In this case, the prosecutor was addressing the credibility contest that arose from a police
officer’s testimony that defendant produced and handed him the cocaine, and defendant’s own
testimony that she did not. It was thus permissible for the prosecution to argue that the police
witness’s testimony should be believed rather than defendant’s testimony. Further, the statement
that a police officer has no vested interest in lying does not suggest any special knowledge
pertaining to the veracity of that witness. Defendant has failed to show plain error affecting her
substantial rights.
Defendant also argues that a new trial is required because the prosecution impermissibly
attacked defense counsel during rebuttal argument by stating that defense counsel was throwing
out every argument possible with the hope that one stuck. A prosecuting attorney may not
personally attack defense counsel.
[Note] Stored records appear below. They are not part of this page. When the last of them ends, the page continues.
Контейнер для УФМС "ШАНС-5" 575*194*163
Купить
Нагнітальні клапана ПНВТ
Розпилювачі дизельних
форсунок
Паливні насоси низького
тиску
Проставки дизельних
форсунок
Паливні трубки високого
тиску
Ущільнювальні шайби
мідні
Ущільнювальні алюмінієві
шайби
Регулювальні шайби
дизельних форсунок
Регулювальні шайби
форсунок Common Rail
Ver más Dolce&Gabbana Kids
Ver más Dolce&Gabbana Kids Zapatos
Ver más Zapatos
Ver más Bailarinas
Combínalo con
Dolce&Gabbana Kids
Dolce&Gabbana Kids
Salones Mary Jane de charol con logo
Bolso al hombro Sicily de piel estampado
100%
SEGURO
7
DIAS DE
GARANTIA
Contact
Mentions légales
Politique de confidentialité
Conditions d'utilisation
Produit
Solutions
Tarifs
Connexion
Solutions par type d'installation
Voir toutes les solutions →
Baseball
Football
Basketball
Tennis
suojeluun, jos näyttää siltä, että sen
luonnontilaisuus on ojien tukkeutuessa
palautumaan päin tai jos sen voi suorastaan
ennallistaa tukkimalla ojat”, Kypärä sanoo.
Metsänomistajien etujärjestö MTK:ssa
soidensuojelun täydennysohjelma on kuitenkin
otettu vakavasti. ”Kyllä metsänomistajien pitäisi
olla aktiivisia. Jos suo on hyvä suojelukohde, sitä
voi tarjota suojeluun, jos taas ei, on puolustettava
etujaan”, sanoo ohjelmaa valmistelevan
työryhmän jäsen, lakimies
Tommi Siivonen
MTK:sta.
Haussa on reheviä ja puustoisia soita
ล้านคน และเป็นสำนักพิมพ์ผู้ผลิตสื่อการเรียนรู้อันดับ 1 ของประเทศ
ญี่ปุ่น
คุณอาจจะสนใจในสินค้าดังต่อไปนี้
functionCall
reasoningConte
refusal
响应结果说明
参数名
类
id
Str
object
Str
People v McLaughlin, 258 Mich App 635, 646; 672 NW2d
860 (2003); People v Kennebrew, 220 Mich App 601, 607; 560 NW 2d 354 (1996). Nor may
one suggest that defense counsel is intentionally attempting to mislead the jury. Unger, 278
Mich App at 236. However, a prosecutor’s comments must be evaluated as a whole and in
relation to the defense’s arguments. People v Brown, 279 Mich App 116, 135; 755 NW2d 664
(2008). An otherwise improper remark is generally not error when made in response to
comments of defense counsel. People v Jones, 468 Mich 345, 353; 662 NW2d 376 (2003).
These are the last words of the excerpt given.